(Data in this exercise Opens)
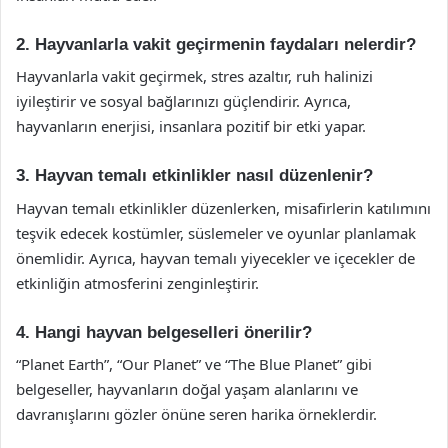
2. Hayvanlarla vakit geçirmenin faydaları nelerdir?
Hayvanlarla vakit geçirmek, stres azaltır, ruh halinizi
iyileştirir ve sosyal bağlarınızı güçlendirir. Ayrıca,
hayvanların enerjisi, insanlara pozitif bir etki yapar.
3. Hayvan temalı etkinlikler nasıl düzenlenir?
Hayvan temalı etkinlikler düzenlerken, misafirlerin katılımını
teşvik edecek kostümler, süslemeler ve oyunlar planlamak
önemlidir. Ayrıca, hayvan temalı yiyecekler ve içecekler de
etkinliğin atmosferini zenginleştirir.
4. Hangi hayvan belgeselleri önerilir?
“Planet Earth”, “Our Planet” ve “The Blue Planet” gibi
belgeseller, hayvanların doğal yaşam alanlarını ve
davranışlarını gözler önüne seren harika örneklerdir.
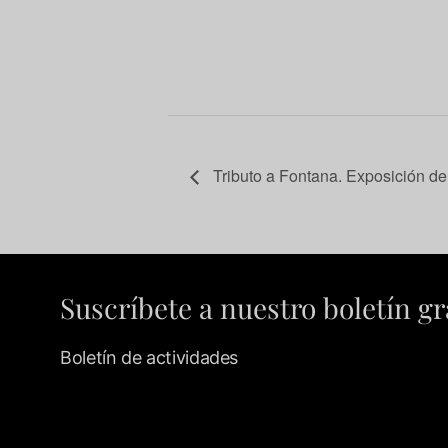
Tributo a Fontana. Exposición d
Suscríbete a nuestro boletín gr
Boletín de actividades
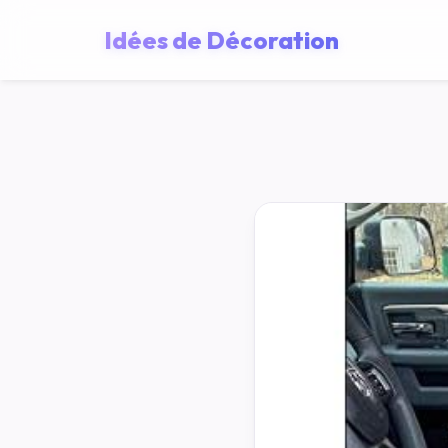
Idées de Décoration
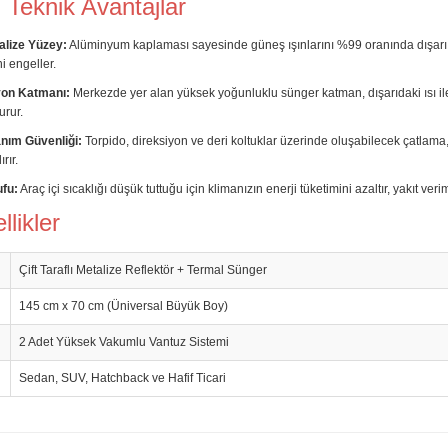
Teknik Avantajlar
alize Yüzey:
Alüminyum kaplaması sayesinde güneş ışınlarını %99 oranında dışarı 
i engeller.
yon Katmanı:
Merkezde yer alan yüksek yoğunluklu sünger katman, dışarıdaki ısı ile
urur.
nım Güvenliği:
Torpido, direksiyon ve deri koltuklar üzerinde oluşabilecek çatlam
rır.
ufu:
Araç içi sıcaklığı düşük tuttuğu için klimanızın enerji tüketimini azaltır, yakıt veri
likler
Çift Taraflı Metalize Reflektör + Termal Sünger
145 cm x 70 cm (Üniversal Büyük Boy)
2 Adet Yüksek Vakumlu Vantuz Sistemi
Sedan, SUV, Hatchback ve Hafif Ticari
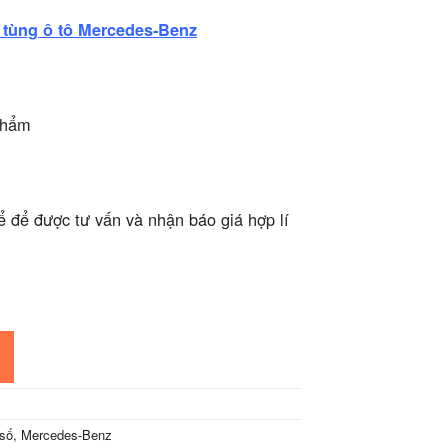
 tùng ô tô Mercedes-Benz
phẩm
ể để được tư vấn và nhận báo giá hợp lí
 số
,
Mercedes-Benz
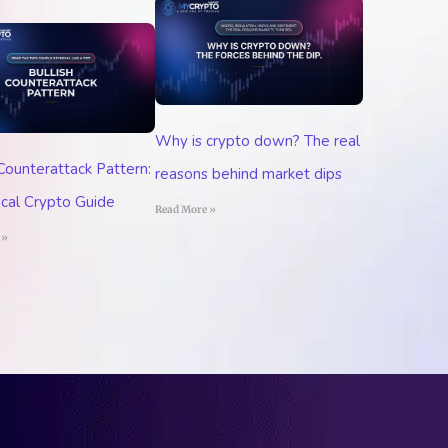
Why is crypto down? The real
 Counterattack Pattern:
reasons behind market dips
ical Crypto Guide
Read More »
 »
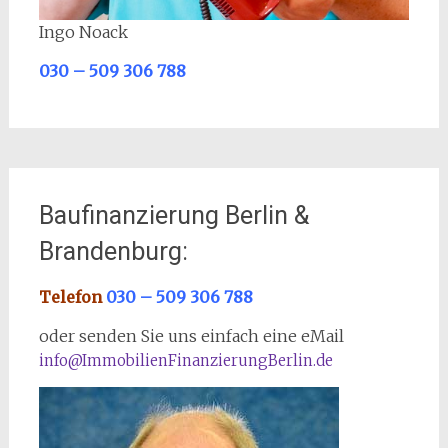
Ingo Noack
030 – 509 306 788
Baufinanzierung Berlin &
Brandenburg:
Telefon
030 – 509 306 788
oder senden Sie uns einfach eine eMail
info@ImmobilienFinanzierungBerlin.de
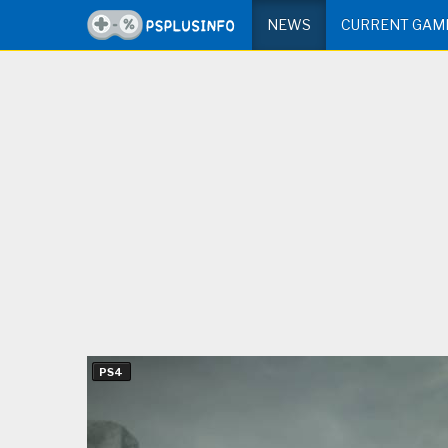
NEWS
CURRENT GAM
PS4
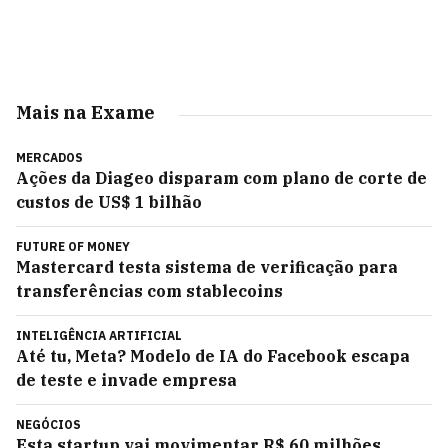
Mais na Exame
MERCADOS
Ações da Diageo disparam com plano de corte de
custos de US$ 1 bilhão
FUTURE OF MONEY
Mastercard testa sistema de verificação para
transferências com stablecoins
INTELIGÊNCIA ARTIFICIAL
Até tu, Meta? Modelo de IA do Facebook escapa
de teste e invade empresa
NEGÓCIOS
Esta startup vai movimentar R$ 60 milhões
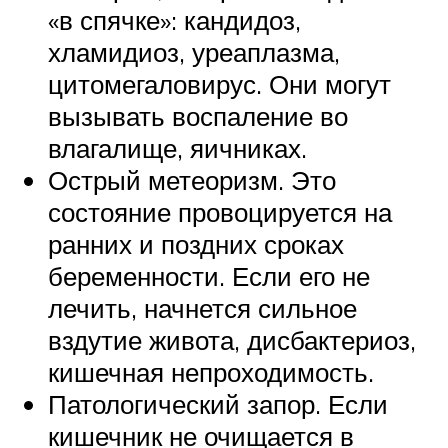
«в спячке»: кандидоз,
хламидиоз, уреаплазма,
цитомегаловирус. Они могут
вызывать воспаление во
влагалище, яичниках.
Острый метеоризм. Это
состояние провоцируется на
ранних и поздних сроках
беременности. Если его не
лечить, начнется сильное
вздутие живота, дисбактериоз,
кишечная непроходимость.
Патологический запор. Если
кишечник не очищается в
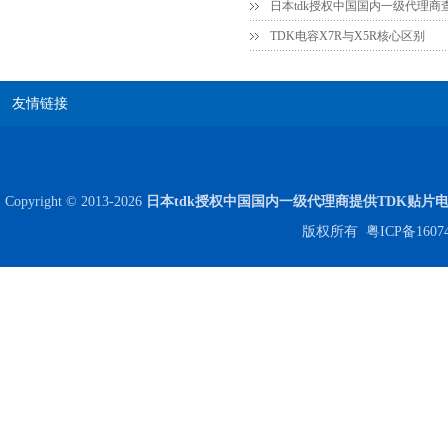
日本tdk授权中国国内一级代理商
TDK电容X7R与X5R核心区别
友情链接
JOHANSON代理商供应贴片电容500R07S2R2BV4T
Copyright © 2013-2026
日本tdk授权中国国内一级代理商提供TDK贴片
版权所有
粤ICP备1607
高压贴片电容2220 2KV X7R 0.01UF封装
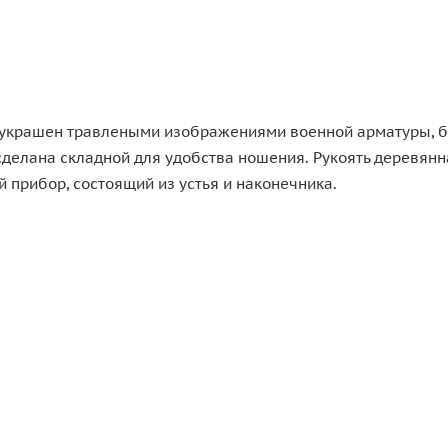
украшен травлеными изображениями военной арматуры, без
 сделана складной для удобства ношения. Рукоять деревян
 прибор, состоящий из устья и наконечника.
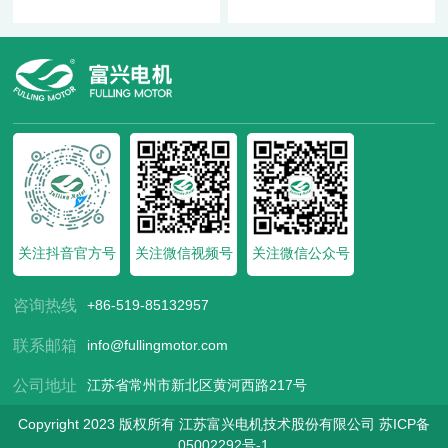
关注抖音官方号
关注微信视频号
关注微信公众号
咨询热线
+86-519-85132957
联系邮箱
info@fullingmotor.com
公司地址
江苏省常州市新北区黄河西路217号
Copyright 2023 版权所有 江苏富兴电机技术股份有限公司
苏ICP备
05002292号-1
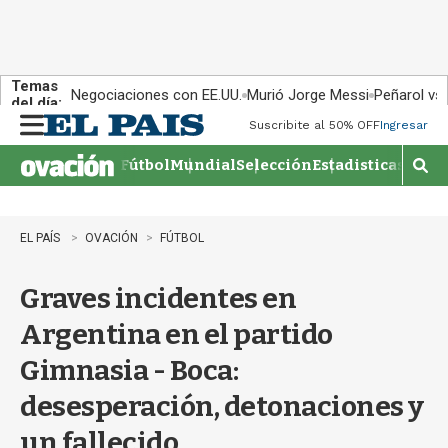
Temas
Negociaciones con EE.UU.
Murió Jorge Messi
Peñarol vs
del día:
Suscribite al 50% OFF
Ingresar
M
e
Fútbol
Mundial
Selección
Estadisticas
Agen
n
M
u
o
s
t
EL PAÍS
OVACIÓN
FÚTBOL
r
a
Graves incidentes en
r
b
Argentina en el partido
�
s
Gimnasia - Boca:
q
u
desesperación, detonaciones y
e
d
un fallecido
(Data in this exercise Closes)
● What the exercise asks
In which lines of the records does the word "temalı" appear? Copy each of them.

● Written solution
3. Hayvan temalı etkinlikler nasıl düzenlenir?
Hayvan temalı etkinlikler düzenlerken, misafirlerin katılımını
önemlidir. Ayrıca, hayvan temalı yiyecekler ve içecekler de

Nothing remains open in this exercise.